## Exercise brief
Could you restate, word for word, the line that has "STEHER V1, 20 В, 45 Н·м, без" and all lines following it through the end of the entries below?
——
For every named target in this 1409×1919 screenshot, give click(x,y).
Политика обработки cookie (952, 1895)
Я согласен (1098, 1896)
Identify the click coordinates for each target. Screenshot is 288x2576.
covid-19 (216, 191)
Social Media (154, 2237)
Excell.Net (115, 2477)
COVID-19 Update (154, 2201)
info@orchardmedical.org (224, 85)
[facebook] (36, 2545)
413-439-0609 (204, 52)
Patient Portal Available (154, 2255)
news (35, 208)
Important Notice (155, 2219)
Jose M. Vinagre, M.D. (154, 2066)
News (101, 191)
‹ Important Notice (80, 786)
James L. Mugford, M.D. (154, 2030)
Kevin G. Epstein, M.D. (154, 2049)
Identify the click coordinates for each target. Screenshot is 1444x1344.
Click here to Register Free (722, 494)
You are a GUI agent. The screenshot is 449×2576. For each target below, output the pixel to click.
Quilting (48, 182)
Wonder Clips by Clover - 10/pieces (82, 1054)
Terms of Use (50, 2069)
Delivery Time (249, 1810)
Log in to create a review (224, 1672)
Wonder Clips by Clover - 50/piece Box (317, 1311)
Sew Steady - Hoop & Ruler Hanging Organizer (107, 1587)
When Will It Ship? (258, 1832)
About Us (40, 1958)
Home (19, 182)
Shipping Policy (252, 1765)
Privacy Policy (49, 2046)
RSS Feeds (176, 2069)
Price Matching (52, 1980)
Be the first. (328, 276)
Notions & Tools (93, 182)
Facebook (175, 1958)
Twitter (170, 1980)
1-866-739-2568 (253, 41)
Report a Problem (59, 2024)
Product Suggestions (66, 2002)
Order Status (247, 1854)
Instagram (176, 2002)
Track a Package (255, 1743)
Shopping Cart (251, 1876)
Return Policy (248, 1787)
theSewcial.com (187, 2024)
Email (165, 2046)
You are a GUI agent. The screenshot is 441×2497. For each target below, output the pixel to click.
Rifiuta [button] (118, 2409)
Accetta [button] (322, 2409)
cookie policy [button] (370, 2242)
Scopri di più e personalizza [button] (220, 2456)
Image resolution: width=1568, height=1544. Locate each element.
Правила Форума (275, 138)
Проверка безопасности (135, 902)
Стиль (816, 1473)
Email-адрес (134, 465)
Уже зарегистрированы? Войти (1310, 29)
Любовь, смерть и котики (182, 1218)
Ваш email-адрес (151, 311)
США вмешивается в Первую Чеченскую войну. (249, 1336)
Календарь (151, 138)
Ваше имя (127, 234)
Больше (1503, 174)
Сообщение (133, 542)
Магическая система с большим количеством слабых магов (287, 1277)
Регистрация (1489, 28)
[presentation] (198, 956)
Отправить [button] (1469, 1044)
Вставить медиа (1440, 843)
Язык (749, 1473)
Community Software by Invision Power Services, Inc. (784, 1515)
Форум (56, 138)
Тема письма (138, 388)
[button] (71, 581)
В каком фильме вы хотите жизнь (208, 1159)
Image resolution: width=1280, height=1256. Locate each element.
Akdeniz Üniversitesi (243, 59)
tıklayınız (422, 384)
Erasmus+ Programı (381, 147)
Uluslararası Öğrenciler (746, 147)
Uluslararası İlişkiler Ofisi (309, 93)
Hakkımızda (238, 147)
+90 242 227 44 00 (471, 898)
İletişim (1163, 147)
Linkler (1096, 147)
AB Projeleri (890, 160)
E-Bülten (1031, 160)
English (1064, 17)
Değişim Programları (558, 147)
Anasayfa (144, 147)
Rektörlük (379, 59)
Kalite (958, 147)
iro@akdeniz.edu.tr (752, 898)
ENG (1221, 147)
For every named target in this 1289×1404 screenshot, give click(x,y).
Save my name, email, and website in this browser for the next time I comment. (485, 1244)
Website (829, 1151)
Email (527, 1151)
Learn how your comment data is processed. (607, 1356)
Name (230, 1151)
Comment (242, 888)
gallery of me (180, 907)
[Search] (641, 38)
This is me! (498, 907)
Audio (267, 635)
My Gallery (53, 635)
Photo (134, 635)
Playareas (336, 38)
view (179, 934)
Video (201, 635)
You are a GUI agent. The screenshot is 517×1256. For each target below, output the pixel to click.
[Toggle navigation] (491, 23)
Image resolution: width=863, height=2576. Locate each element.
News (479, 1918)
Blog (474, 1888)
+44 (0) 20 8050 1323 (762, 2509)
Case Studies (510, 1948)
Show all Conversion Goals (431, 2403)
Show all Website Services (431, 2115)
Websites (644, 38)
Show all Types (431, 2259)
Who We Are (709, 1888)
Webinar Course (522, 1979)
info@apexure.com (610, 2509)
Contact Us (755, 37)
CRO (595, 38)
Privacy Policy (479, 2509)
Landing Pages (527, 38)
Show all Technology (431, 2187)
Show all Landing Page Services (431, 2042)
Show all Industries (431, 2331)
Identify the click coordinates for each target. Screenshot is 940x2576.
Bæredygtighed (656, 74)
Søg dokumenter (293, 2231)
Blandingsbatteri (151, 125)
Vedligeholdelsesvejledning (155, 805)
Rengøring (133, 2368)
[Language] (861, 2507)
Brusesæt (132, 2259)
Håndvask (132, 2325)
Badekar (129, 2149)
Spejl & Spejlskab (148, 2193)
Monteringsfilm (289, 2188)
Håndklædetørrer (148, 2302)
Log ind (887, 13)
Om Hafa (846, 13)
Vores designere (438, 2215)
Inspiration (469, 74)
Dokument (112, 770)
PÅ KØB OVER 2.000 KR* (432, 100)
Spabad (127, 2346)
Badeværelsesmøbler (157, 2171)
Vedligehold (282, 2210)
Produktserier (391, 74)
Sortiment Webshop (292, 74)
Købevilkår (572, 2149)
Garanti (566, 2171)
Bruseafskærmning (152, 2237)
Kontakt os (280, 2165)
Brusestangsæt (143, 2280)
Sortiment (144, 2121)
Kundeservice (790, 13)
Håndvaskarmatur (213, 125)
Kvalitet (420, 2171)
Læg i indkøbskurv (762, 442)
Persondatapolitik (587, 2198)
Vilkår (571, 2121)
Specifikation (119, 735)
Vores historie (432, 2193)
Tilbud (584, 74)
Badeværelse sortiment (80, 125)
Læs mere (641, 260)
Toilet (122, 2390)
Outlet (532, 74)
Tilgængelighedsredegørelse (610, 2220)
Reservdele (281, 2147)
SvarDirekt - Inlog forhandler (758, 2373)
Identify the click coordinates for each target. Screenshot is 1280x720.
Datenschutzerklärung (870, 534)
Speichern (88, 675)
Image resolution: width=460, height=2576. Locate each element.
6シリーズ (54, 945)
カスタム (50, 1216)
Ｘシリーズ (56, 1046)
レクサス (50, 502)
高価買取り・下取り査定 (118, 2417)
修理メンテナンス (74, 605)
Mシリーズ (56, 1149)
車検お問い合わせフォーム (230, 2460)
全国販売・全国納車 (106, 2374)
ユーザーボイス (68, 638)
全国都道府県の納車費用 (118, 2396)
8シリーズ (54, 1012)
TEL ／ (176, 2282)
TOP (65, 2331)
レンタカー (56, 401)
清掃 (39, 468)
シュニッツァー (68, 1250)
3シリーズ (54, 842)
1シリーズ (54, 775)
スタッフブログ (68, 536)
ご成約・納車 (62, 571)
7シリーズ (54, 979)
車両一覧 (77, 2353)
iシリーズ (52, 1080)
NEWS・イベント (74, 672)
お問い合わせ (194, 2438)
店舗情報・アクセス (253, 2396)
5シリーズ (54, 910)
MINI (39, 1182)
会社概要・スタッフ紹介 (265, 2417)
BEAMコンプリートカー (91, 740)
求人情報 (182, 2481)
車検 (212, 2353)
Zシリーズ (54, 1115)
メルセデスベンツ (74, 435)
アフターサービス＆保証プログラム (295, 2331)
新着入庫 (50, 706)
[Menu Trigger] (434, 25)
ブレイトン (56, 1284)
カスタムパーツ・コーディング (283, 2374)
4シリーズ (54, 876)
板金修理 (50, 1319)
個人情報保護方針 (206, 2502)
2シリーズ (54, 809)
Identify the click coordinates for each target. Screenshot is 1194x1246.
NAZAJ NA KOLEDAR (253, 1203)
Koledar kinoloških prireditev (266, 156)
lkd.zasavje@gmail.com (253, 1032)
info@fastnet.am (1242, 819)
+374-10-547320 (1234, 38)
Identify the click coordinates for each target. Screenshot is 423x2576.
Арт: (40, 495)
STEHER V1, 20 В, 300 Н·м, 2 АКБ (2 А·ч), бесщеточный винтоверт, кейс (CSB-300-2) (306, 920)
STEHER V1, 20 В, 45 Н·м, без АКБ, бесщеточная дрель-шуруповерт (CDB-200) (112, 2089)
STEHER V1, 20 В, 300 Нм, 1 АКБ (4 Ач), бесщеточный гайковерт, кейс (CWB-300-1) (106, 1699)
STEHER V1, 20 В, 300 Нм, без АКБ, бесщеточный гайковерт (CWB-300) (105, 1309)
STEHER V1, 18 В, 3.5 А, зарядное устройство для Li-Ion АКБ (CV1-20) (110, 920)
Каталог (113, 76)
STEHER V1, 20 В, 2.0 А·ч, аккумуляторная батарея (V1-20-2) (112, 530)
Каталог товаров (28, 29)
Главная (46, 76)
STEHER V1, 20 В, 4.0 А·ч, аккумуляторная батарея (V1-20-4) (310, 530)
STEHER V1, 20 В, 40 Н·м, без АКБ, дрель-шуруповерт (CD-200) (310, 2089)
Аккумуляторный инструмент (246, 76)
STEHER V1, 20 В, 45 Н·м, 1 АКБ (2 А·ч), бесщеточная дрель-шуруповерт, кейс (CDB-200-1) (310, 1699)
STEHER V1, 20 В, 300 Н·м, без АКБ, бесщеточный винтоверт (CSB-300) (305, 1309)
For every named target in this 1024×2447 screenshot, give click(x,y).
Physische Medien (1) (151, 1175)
——
## Response area
STEHER V1, 20 В, 45 Н·м, без АКБ, бесщеточная дрель-шуруповерт (CDB-200) (112, 2089)
STEHER V1, 20 В, 300 Нм, 1 АКБ (4 Ач), бесщеточный гайковерт, кейс (CWB-300-1) (106, 1699)
STEHER V1, 20 В, 300 Нм, без АКБ, бесщеточный гайковерт (CWB-300) (105, 1309)
STEHER V1, 18 В, 3.5 А, зарядное устройство для Li-Ion АКБ (CV1-20) (110, 920)
Каталог (113, 76)
STEHER V1, 20 В, 2.0 А·ч, аккумуляторная батарея (V1-20-2) (112, 530)
Каталог товаров (28, 29)
Главная (46, 76)
STEHER V1, 20 В, 4.0 А·ч, аккумуляторная батарея (V1-20-4) (310, 530)
STEHER V1, 20 В, 40 Н·м, без АКБ, дрель-шуруповерт (CD-200) (310, 2089)
Аккумуляторный инструмент (246, 76)
STEHER V1, 20 В, 45 Н·м, 1 АКБ (2 А·ч), бесщеточная дрель-шуруповерт, кейс (CDB-200-1) (310, 1699)
STEHER V1, 20 В, 300 Н·м, без АКБ, бесщеточный винтоверт (CSB-300) (305, 1309)
For every named target in this 1024×2447 screenshot, give click(x,y).
Physische Medien (1) (151, 1175)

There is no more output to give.